For an action movie, this stuff holds together pretty well, and it is a good thing that compared to the non-action parts, it is still a bit of a letdown.

If you really liked Iron Man and The Avengers while tolerating Iron Man 2, you'll almost certainly have a great time with Iron Man 3. If you really liked Iron Man 2 while tolerating Iron Man and The Avengers, then your way of viewing the world is so different from mine that we'll just have to walk slowly past each other. If you didn't care for any of them, then you should not expect to have your opinion changed by this latest entry (and you should probably save some money and stop trying them).

The movie is filled with your typical action blockbuster violence. People do die and they die on screen, although generally, they do it without gore and remain in one piece. So keep that in mind when trying to gauge appropriateness for your children.

As is usual, seeing the movie in 3D does not add a whole lot. But to build some promotional hook for it, theaters that are offering moviegoers with Iron Man-branded glasses will have four different models for you to choose from: A Tony Stark glamour pair (think Vegas Elvis), and then three different ones based on the faceplates of various Iron Man suits. So perhaps that is a good hook to justify spending a couple extra bucks.

  • Iron Man 3 is a Paramount/Marvel release.
  • Wide theatrical release on Friday, May 3, 2013
  • Directed by Shane Black
  • Starring: Robert Downey, Jr., Gwyneth Paltrow, Guy Pearce, Ben Kingsley, Don Cheadle
  • Running time: 130 minutes
  • Rated PG-13 for sequences of intense sci-fi action and violence throughout, and brief suggestive content
  • Alex's rating: 8 out of 10



  1. By Ron Schneider

    "... finding a nice dark setting to make the CGI cheaper... "

    I'm surprised to learn that using darker colors in computer graphics is less expensive. Exactly which colors are most expensive? Probably those with a lot of red tones, I'll bet...

  2. By Alex S.

    I'm not suggesting that different colors are cheaper, but that if the setting is in the dark there is just less that has to be animated.

  3. By Ron Schneider

    So you believe that they are just leaving parts of the screen black, and only filling in what you're noticing. An interesting theory.

  4. By cstephens

    Loved both Robert Downey, Jr. and Ben Kingsley in the film.
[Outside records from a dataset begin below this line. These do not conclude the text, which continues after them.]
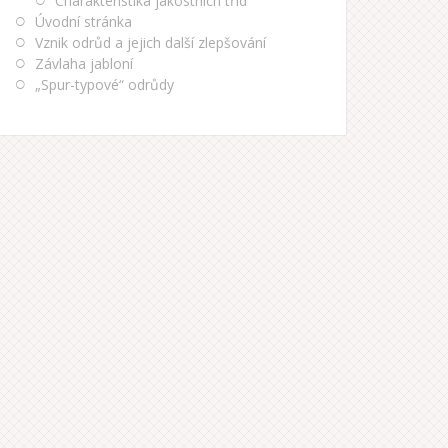
Charakteristika jakostních tříd
Úvodní stránka
Vznik odrůd a jejich další zlepšování
Závlaha jabloní
„Spur-typové“ odrůdy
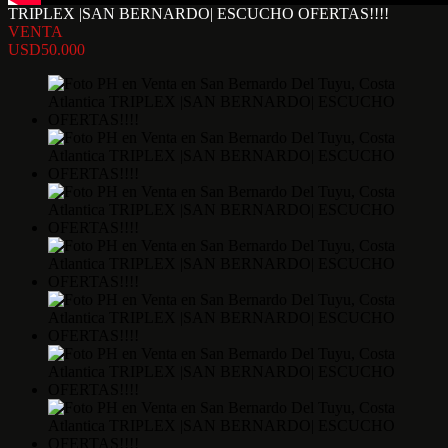
TRIPLEX |SAN BERNARDO| ESCUCHO OFERTAS!!!!
VENTA
USD50.000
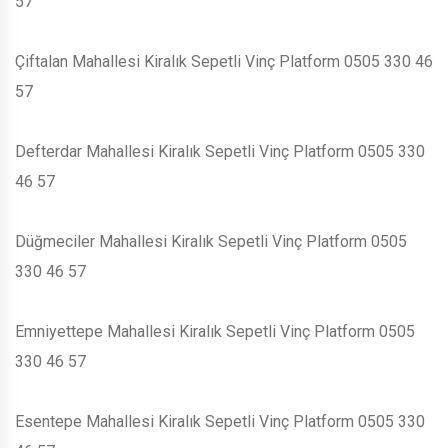
57
Çiftalan Mahallesi Kiralık Sepetli Vinç Platform 0505 330 46
57
Defterdar Mahallesi Kiralık Sepetli Vinç Platform 0505 330
46 57
Düğmeciler Mahallesi Kiralık Sepetli Vinç Platform 0505
330 46 57
Emniyettepe Mahallesi Kiralık Sepetli Vinç Platform 0505
330 46 57
Esentepe Mahallesi Kiralık Sepetli Vinç Platform 0505 330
    Don't understand people who bring small kids to this kind of film. Way too much stuff blowing up, I would think. At the screening we were at, which was Friday night at 7:45, there was one child a couple rows in front of us who was evidently talking enough to annoy at least one person in the row in between us. After several admonishments from the annoyed person, the parent/caretaker finally took the child out of the theatre. I could hear another child, fairly young, crying very loudly for a period of time somewhere behind us.

  5. By Alex S.

    Not necessarily. But when it is dark you don't need to put as much detail into things, you don't need to work so much on reflection and lighting. An Iron Man suit flying around in the background of the main action becomes just the bright light of his exhaust.

    Darkness is used to mask deficiencies in practical effects as well. I choose to believe that the main reason that the big final fight scene in The Expendables takes place at night is to help hide how old Sylvester Stallone would otherwise look in it.

    I don't know that this is why so many major CGI action spectaculars take place at night.